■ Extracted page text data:
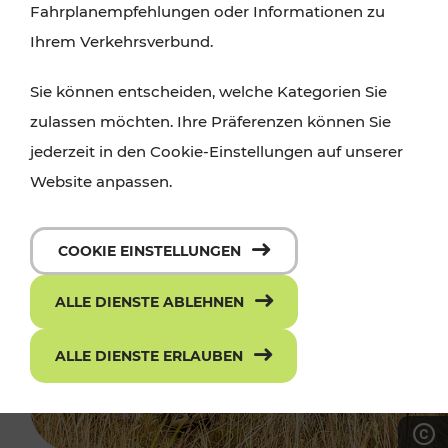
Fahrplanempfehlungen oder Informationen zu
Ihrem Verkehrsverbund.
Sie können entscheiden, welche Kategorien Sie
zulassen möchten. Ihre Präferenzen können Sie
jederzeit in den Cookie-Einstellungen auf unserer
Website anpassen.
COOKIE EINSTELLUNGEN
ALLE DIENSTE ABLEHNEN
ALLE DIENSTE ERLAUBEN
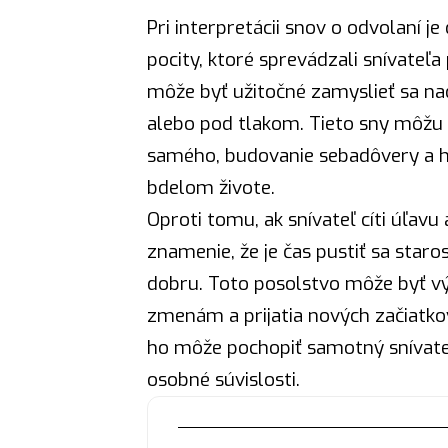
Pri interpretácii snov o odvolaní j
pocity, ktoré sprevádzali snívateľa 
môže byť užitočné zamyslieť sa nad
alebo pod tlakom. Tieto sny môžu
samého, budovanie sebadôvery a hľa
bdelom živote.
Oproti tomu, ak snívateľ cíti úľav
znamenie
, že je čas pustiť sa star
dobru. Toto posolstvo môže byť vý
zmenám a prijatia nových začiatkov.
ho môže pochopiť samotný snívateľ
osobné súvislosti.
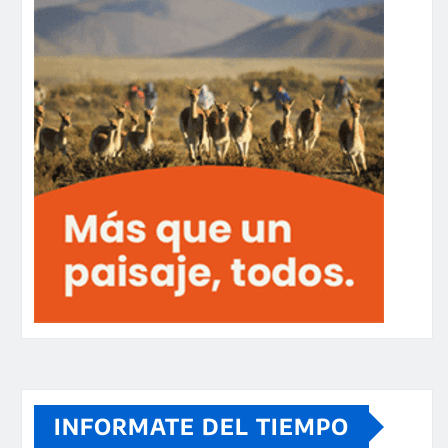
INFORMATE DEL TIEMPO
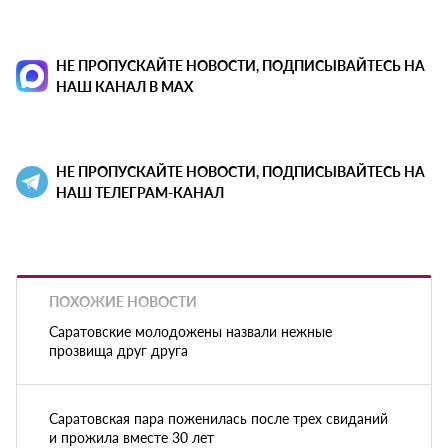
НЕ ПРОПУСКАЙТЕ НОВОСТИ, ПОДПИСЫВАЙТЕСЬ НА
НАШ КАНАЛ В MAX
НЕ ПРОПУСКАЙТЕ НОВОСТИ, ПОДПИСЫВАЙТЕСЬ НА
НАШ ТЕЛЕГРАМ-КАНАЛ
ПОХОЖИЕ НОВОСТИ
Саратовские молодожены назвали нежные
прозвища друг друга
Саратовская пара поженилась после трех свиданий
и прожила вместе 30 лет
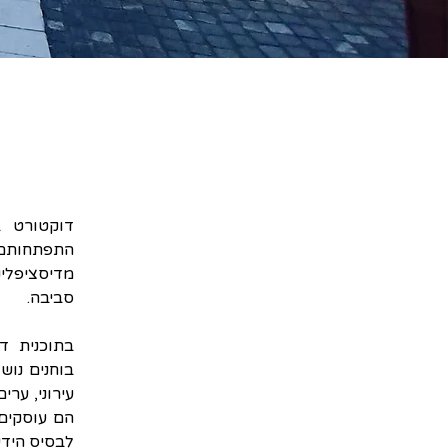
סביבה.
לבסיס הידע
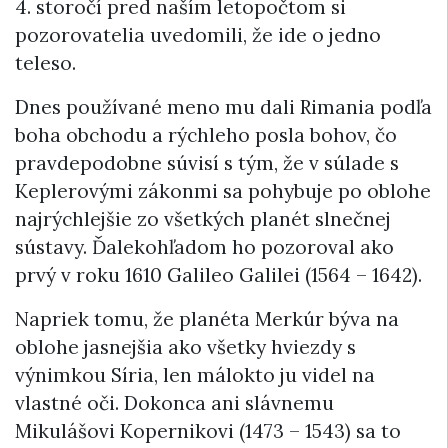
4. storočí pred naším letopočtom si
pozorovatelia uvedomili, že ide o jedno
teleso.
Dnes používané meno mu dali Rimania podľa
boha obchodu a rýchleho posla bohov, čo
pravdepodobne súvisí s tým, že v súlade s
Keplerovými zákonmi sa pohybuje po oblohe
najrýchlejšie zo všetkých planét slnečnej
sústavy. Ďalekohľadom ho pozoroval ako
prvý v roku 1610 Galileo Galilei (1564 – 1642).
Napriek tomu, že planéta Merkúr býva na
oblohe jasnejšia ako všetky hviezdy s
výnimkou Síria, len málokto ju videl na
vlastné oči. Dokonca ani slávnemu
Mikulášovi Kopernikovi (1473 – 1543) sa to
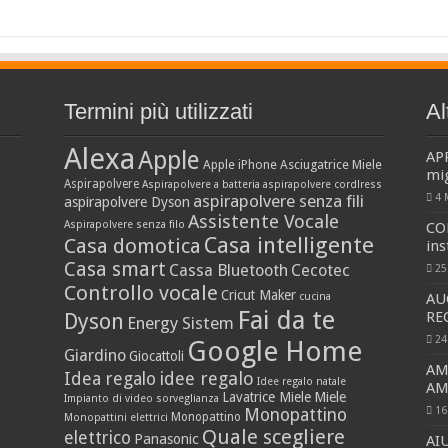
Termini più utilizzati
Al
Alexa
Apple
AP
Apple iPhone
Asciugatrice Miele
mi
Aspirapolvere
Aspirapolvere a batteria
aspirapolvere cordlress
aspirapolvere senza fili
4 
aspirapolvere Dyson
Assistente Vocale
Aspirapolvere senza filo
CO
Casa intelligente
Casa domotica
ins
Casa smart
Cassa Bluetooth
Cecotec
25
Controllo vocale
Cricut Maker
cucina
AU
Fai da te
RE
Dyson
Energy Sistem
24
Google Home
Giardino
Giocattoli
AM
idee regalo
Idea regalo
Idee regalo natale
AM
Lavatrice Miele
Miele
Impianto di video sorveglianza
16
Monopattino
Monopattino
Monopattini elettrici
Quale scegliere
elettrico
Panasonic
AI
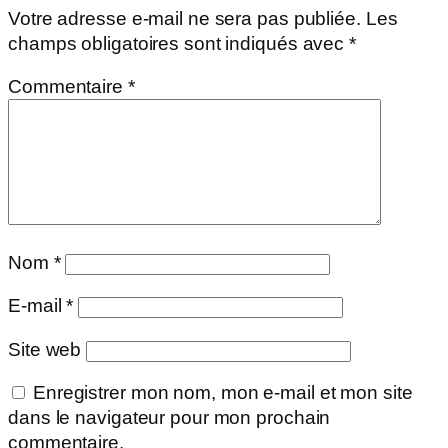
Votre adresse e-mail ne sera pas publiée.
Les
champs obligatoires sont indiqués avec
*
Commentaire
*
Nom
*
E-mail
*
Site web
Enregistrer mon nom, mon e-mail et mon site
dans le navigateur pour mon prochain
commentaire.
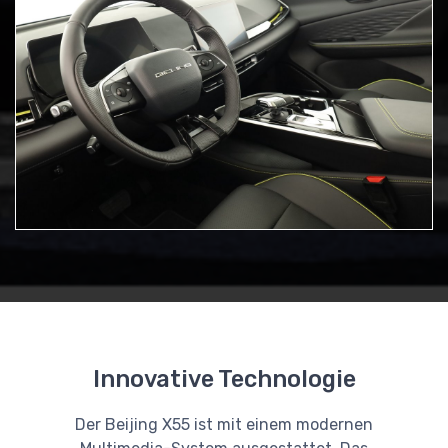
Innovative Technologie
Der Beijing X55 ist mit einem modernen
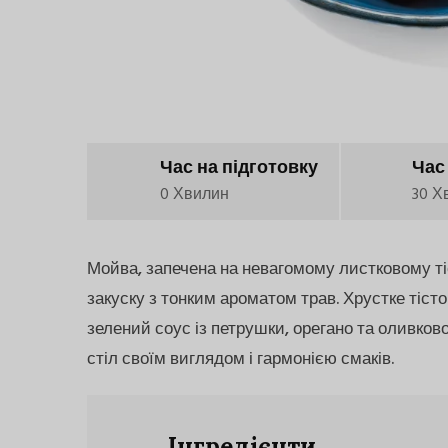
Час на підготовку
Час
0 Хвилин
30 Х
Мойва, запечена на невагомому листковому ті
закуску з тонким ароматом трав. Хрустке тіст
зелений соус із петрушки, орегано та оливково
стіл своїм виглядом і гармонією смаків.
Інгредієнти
---
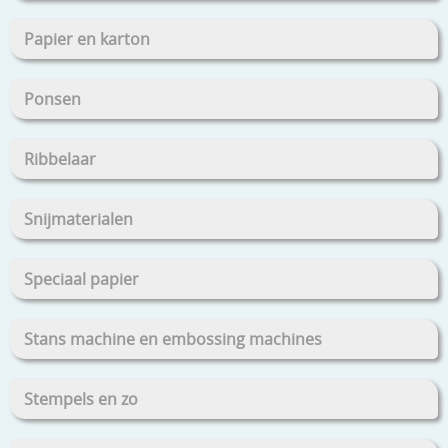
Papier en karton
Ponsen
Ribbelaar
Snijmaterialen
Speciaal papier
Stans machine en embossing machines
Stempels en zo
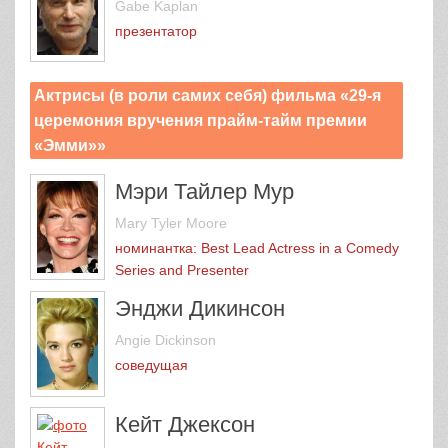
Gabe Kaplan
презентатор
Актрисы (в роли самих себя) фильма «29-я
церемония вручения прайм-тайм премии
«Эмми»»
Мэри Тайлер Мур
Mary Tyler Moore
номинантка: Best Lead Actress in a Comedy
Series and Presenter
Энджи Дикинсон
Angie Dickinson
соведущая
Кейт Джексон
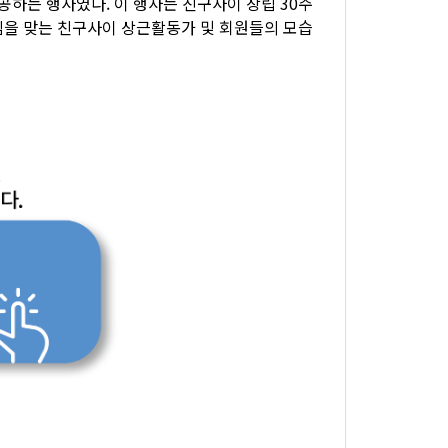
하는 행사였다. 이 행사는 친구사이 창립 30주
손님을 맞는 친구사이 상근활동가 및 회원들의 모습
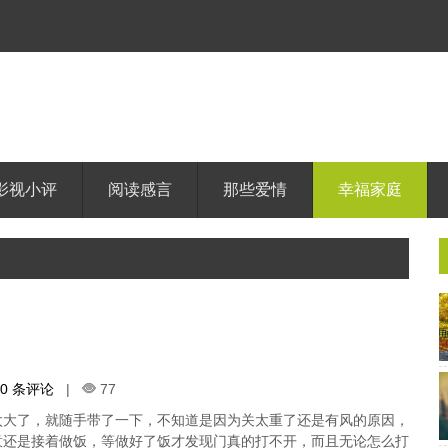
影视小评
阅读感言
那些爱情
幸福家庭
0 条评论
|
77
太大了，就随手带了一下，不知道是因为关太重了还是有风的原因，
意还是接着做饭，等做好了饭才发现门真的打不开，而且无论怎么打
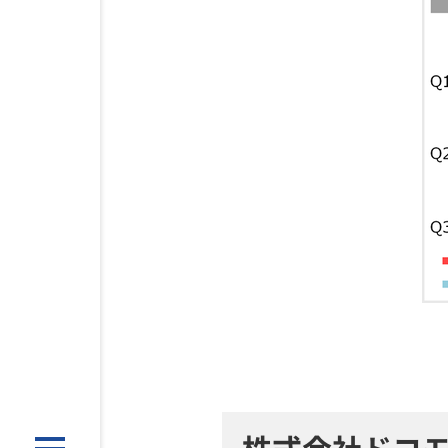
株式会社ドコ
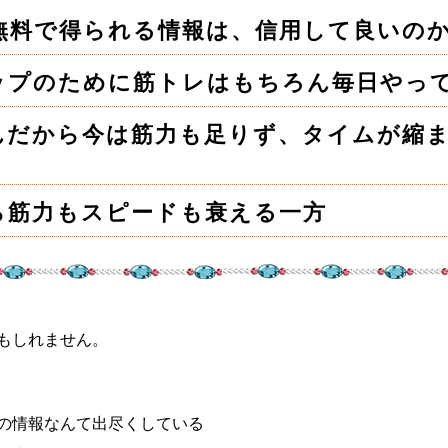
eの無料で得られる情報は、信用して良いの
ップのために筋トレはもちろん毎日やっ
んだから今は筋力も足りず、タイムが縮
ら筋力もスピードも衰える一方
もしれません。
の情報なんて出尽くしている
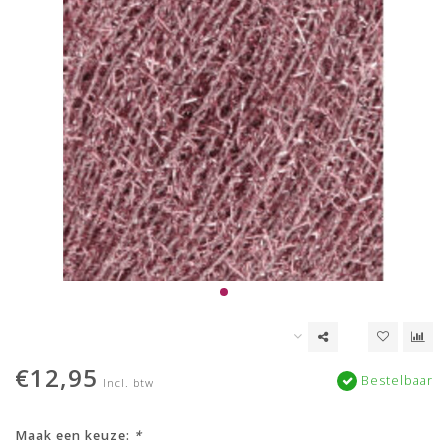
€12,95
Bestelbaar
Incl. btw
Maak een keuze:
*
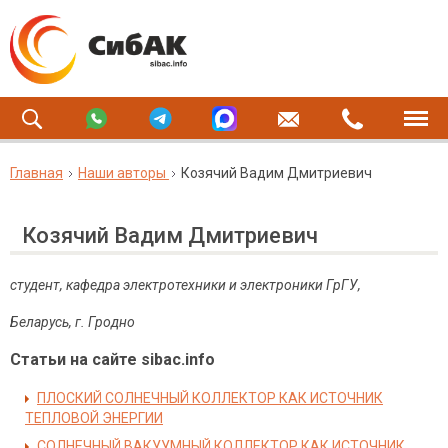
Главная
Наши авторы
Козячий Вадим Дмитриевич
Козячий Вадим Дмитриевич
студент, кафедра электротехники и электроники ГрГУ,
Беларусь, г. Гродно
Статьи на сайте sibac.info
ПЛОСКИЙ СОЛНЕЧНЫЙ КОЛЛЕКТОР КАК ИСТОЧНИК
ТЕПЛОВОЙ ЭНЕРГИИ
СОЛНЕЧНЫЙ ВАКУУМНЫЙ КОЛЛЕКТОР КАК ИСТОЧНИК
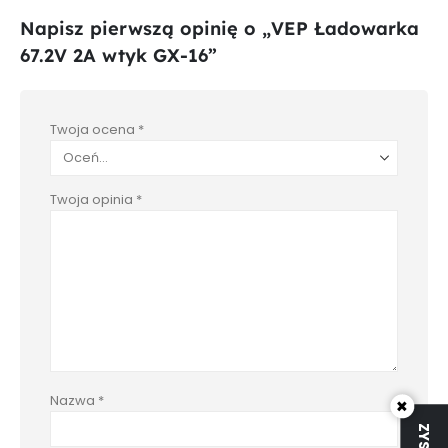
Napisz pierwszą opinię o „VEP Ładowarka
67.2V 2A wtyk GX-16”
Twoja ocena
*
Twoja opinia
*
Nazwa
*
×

■ ABOUT THIS EXERCISE: What lines in the entries contain "DIENSTE"? Report each one by copying it.

■ SOLUTION TO THE EXERCISE:
ALLE DIENSTE ABLEHNEN
ALLE DIENSTE ERLAUBEN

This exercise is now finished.